-- Task instructions --
Below are some entries. Repeat exactly the lines from the one with "to create a" through the one with "everyone will enjoy.", and only those.

-- Data for this exercise --
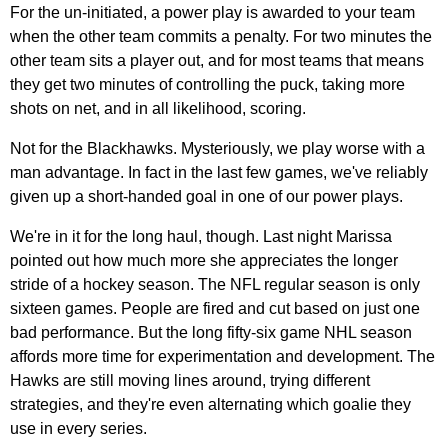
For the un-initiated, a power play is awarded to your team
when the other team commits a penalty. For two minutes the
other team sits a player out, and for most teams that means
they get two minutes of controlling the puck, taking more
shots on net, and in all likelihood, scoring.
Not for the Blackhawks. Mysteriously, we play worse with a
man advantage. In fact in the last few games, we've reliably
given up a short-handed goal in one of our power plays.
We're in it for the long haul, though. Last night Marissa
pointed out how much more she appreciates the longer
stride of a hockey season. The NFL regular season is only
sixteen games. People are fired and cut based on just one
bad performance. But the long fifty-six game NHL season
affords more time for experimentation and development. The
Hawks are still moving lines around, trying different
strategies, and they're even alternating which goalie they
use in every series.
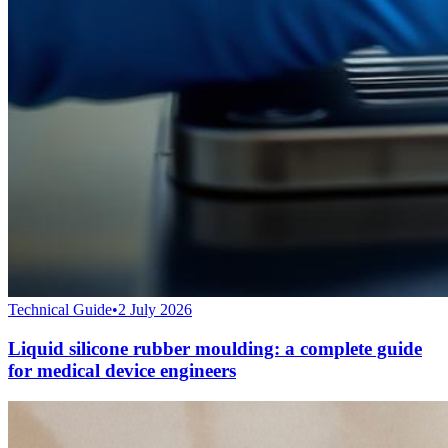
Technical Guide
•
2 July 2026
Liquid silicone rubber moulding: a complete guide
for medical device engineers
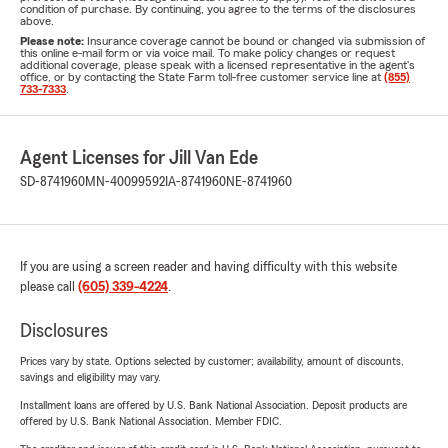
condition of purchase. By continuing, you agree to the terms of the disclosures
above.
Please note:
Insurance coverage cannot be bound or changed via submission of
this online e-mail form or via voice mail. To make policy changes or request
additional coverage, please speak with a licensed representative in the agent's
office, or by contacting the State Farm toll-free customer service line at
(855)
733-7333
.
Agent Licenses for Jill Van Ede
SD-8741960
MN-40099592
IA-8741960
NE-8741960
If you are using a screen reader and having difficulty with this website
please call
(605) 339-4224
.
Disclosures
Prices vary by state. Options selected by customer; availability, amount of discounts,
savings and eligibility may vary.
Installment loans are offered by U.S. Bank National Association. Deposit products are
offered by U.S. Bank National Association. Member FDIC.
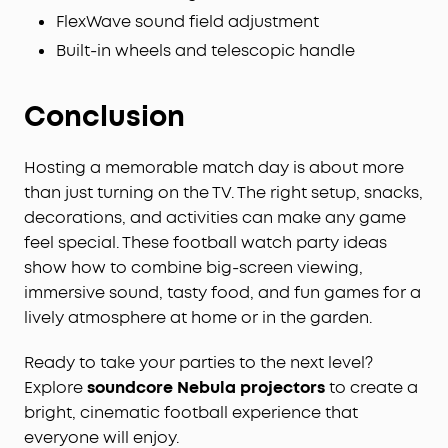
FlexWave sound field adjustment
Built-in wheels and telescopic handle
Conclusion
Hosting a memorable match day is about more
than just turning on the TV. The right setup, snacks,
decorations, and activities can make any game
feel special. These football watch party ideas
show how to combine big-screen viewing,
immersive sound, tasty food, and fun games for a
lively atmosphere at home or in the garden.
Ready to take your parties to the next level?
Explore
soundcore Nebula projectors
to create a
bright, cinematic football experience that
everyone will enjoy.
==
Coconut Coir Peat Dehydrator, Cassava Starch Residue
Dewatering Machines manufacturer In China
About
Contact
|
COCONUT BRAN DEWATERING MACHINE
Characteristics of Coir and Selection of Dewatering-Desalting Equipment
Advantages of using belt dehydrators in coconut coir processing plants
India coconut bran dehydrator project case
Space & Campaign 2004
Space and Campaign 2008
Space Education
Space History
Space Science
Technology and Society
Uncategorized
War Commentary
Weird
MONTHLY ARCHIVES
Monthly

-- Result of this exercise --
to create a
bright, cinematic football experience that
everyone will enjoy.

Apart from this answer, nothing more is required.